Jean-François DUPACQUIER : J’avais
eu vent de rumeurs que le texte avait été rédigé en Europe. Quand on parle de
communauté rwandaise en Europe, évidemment on pense d’abord à la Belgique où
c’est là qu’il y a le plus de rwandais et puis en France, on savait un peu mieux
ce qui se passait et je n’imaginais pas que cela venait de cercles extrémistes
français. Je ne connais pas d’autres informations me permettant d’identifier
davantage l’origine. On m’avait dit que ces dix commandements avaient circulé
en Belgique mais je n’en savais pas plus. Je vous ai dit, ma seule certitude
c’est que ce texte était tout à fait bizarre par sa nature par rapport à tous
les autres textes que j’ai trouvés dans ce dossier de fabrication.
Le Président : Plus d’autres
questions ? Les parties sont-elles d’accord pour que les témoins se retirent ?

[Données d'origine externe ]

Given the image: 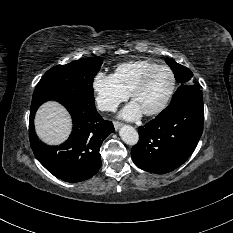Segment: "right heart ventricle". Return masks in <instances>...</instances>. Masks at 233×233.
Returning a JSON list of instances; mask_svg holds the SVG:
<instances>
[{"mask_svg":"<svg viewBox=\"0 0 233 233\" xmlns=\"http://www.w3.org/2000/svg\"><path fill=\"white\" fill-rule=\"evenodd\" d=\"M158 64L147 60H134L116 66L113 76L119 85L130 94L142 76Z\"/></svg>","mask_w":233,"mask_h":233,"instance_id":"right-heart-ventricle-1","label":"right heart ventricle"}]
</instances>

Monsieur CHRETIEN, est-ce bien des accusés ici présents dont vous avez voulu
parler ? Cette question que le Code m’impose de vous poser signifie simplement :
persistez-vous dans vos déclarations ?
Jean-Paul CHRETIEN : Oui,
Monsieur le président.
Le Président : Même question,
Monsieur DUPACQUIER.
Jean-François DUPACQUIER : Oui,
Monsieur le président.
Le Président : La Cour vous
remercie. Vous pouvez disposer librement de votre temps. Qui avons-nous comme
témoins présents ? Monsieur TWAGIRAMUNGU et Monsieur MATATA. Monsieur
DEGNI-SEGUI, etc., ne sont pas là je suppose ? Donc, Monsieur GUICHAOUA
ne viendra pas cet après-midi, il est retenu à Arusha, nous le savons. Nous
allons donc essayer de trouver une date mais qui sera après les auditions des
témoins venus du Rwanda pour ne pas perturber ces auditions. On ne renonce pas
de toute façon à l’audition de Monsieur GUICHAOUA. Monsieur DEGNI-SEGUI apparemment
n’a pas pu être joint, donc le problème se posera peut-être de savoir si on
renonce ou pas à son audition. Monsieur TWAGIRAMUNGU est présent et Monsieur
MATATA, qui devait être entendu hier et dont nous avons reporté l’audition aujourd’hui
est également présent. Je suggère que peut-être nous fassions maintenant une
interruption d’un quart d’heure et que nous entendions ensuite Monsieur TWAGIRAMUNGU.